Data is stored on disk in units called blocks. A block is the smallest unit that can be read or written between main memory and disk.
Blocks are arranged on tracks on one or more platters. Tracks are recorded on both sides of platters. Each surface is divided into many tracks
Each track is divided into arcs called sector whose size is decided at disk format time; Its size is fixed and cannot be changed.
The size of block can be set when disk is initialized as multiple of the sector size.
The same tracks at each surface make cylinder; it consists of several tracks.

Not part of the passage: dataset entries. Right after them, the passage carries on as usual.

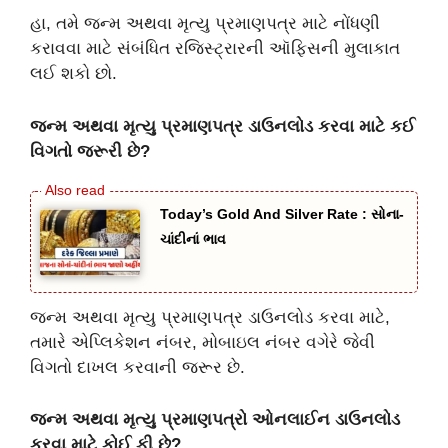
હા, તમે જન્મ અથવા મૃત્યુ પ્રમાણપત્ર માટે નોંધણી
કરાવવા માટે સંબંધિત રજિસ્ટ્રારની ઑફિસની મુલાકાત
લઈ શકો છો.
જન્મ અથવા મૃત્યુ પ્રમાણપત્ર ડાઉનલોડ કરવા માટે કઈ
વિગતો જરૂરી છે?
Today’s Gold And Silver Rate : સોના-
ચાંદીનાં ભાવ
જન્મ અથવા મૃત્યુ પ્રમાણપત્ર ડાઉનલોડ કરવા માટે,
તમારે એપ્લિકેશન નંબર, મોબાઇલ નંબર વગેરે જેવી
વિગતો દાખલ કરવાની જરૂર છે.
જન્મ અથવા મૃત્યુ પ્રમાણપત્રો ઓનલાઈન ડાઉનલોડ
કરવા માટે કોઈ ફી છે?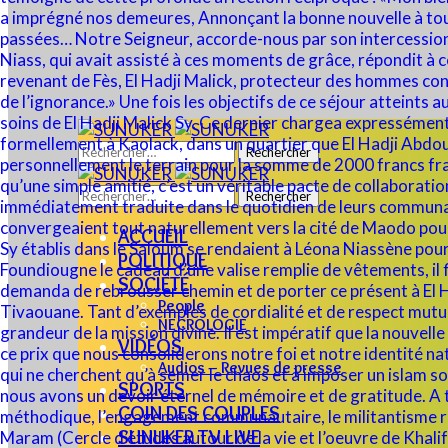
Rechercher :
Rechercher :
ACCUEIL
POLITIQUE
SOCIÉTÉ
People
NECROLOGIE
VIDÉOS
Audios – Revues de presse
SPORTS
COIN DES COUPLES
SUNUKER TV LIVE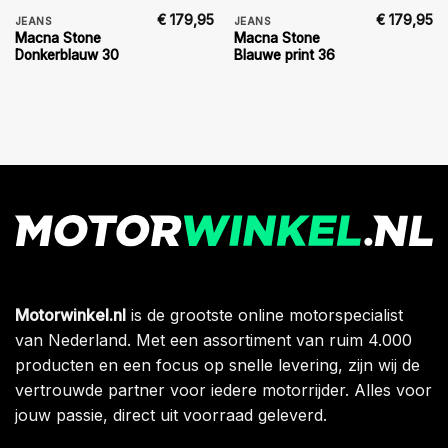
€
179,95
€
179,95
JEANS
JEANS
Macna Stone
Macna Stone
Donkerblauw 30
Blauwe print 36
Motorwinkel.nl
is de grootste online motorspecialist
van Nederland. Met een assortiment van ruim 4.000
producten en een focus op snelle levering, zijn wij de
vertrouwde partner voor iedere motorrijder. Alles voor
jouw passie, direct uit voorraad geleverd.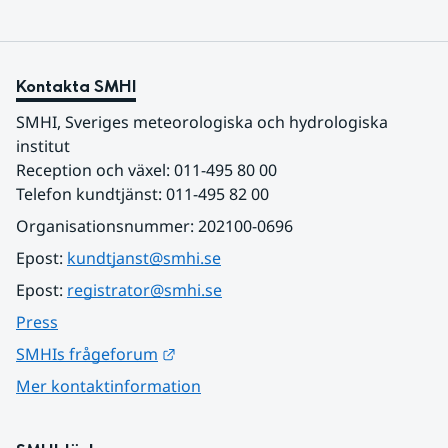
Kontakta SMHI
SMHI, Sveriges meteorologiska och hydrologiska 
institut
Reception och växel: 011-495 80 00
Telefon kundtjänst: 011-495 82 00
Organisationsnummer: 202100-0696
Epost: 
kundtjanst@smhi.se
Epost: 
registrator@smhi.se
Press
Länk till annan webbplats.
SMHIs frågeforum
Mer kontaktinformation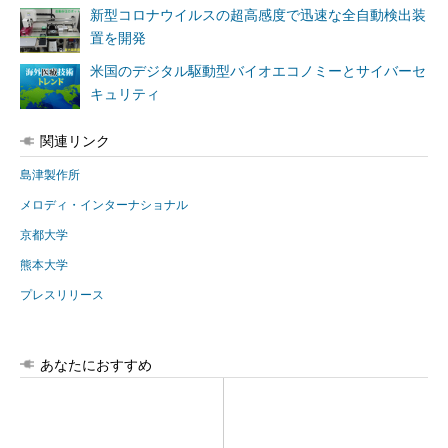
新型コロナウイルスの超高感度で迅速な全自動検出装
置を開発
米国のデジタル駆動型バイオエコノミーとサイバーセ
キュリティ
関連リンク
島津製作所
メロディ・インターナショナル
京都大学
熊本大学
プレスリリース
あなたにおすすめ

The number of cylinders is equal to the number of tracks.

Platter
Surface
Track
Sector
Block
Cylinder
Disk Rotation(rpm)
Disk Arm
Disk Head(R/W)

Number of Platters per Unit
- Single disk has only one platter, but typical disk derive may have 5 ~ 15 platters (10 ~ 30 surfaces)
Number of Tracks per Surface
A surface may have more than 20,000 tracks; Say, 32768, 65,536 tracks. . . etc..
Number of Bytes per Track
- A track may have more than 256 sectors; Common disks may have more than million bytes per track.
Disk Capacity = Track Size * #Tracks/Surface * #Surfaces

Disk Storage : Exercise

Consider the following disk;
- 8 platters, 16 surfaces (double sided)
- 2^16 (= 65,536) tracks per surface
- 2^8 (= 256) sectors per track
- 2^12 (= 4,096) bytes per sector

What is size of a track? Size of a surface? Capacity of the disk?
- track size = 2^12 bytes × 2^8 sectors = 2^20 bytes(= 1MB)
- surface size = 2^20 bytes × 2^16 tracks = 2^36 bytes
- disk capacity = 2^36 bytes × 2^4 surfaces = 2^40 bytes(= 1TB)
How many cylinders?
- Cylinders 개수 = Track 개수; Thus, 2^16 cylinders.
Valid block sizes? : 2,048bytes? 16,384bytes? 24,576bytes, 1.2MB?
- The block size must be a multiple of the sector size; Thus, valid block sizes are; 16,384 bytes, 24,576 bytes; What about 1.2MB? No!
If block size is chosen as 16,384bytes, how many blocks in a track?
- Each block has 4(16,384/4,096) sectors; Each track has 64(256/4) blocks.

Disk Access Time

Disk Access Time
- Time to move a block from disk to main memory.
- Seek Time(Ts) + Rotational Delay(Tr) + Transfer Time(Tt)
Seek Time (Ts)
- Time to move head from current position to correct track.
- Variable; It takes 5 ~ 30ms; Depends on the head travel distance.
- Inner/Outermost : about 1/2, Middle : 1/4, Average(Random) : 1/3

Rotational Delay (Tr)
- Time to wait for (first sector of) correct block to rotate under head.
- Average rotational delay = (1/2)*(1/rpm)
- Example; 7,200 rpm; Can rotate once per every 8.33 ms.
Transfer Time (Tt)
- Time to take (sectors of) block to rotate past the head.
- Transfer time = block size/(bulk) transfer rate
- Example; transfer rate : 163 MB/s; Can transfer 8KB block in 5.45ms.
Typically, seek time is more than half of total access time

Disk Access Time : Exercise

Consider the following disk;
- Disk rotates 7,200 rpm; Can rotate every 8.33ms.ne rot 8.3
- Disk head takes 1ms for every 4,000 cylinders traveled.
- Transfer rate = 1,630 MB/s
What is minimum, maximum, average access time to read a 16KB block?
- Minimum : No seek time; No rotational delay; Only transfer time needed; Access Time = 16KB/1,630MB = 0.1ms.
- Average :
  - Seek time = 1/3 * (65,536/4000) = 5.46ms
  - Rotational Delay = 1/2 * 8.33 = 4.17ms
  - Transfer Time = 0.1ms
  - Access Time = 5.46 + 4.17 + 0.1 = 9.73ms
- Maximum :
  - Seek time (Innermost <-> Outermost) = 65,536/4,000 = 16.38ms
  - Rotational Delay = 8.33ms
  - Transfer Time = 0.1ms
  - Access Time = 16.38 + 8.33 + 0.1 = 24.81ms

Improving Access Time : “Closest Block”

Unlike main memory, time to access a disk block varies depending upon location on disk; That means “How data is stored on disk.
Thus, relative placement of blocks on disk has major impact on DBMS performance; Key to reduce I/O cost: reduce seek time. (Note : seek time » rotational delay » transfer time)
Blocks should be placed sequentially by next on disk to minimize seek and rotational delay.
If some records are frequently accessed, then place them on
- the same (or adjacent) block(s), or
- same track, or
- same (or adjacent) cylinder(s), or
For a sequential scan, pre-fetching several blocks at a time is a great advantage.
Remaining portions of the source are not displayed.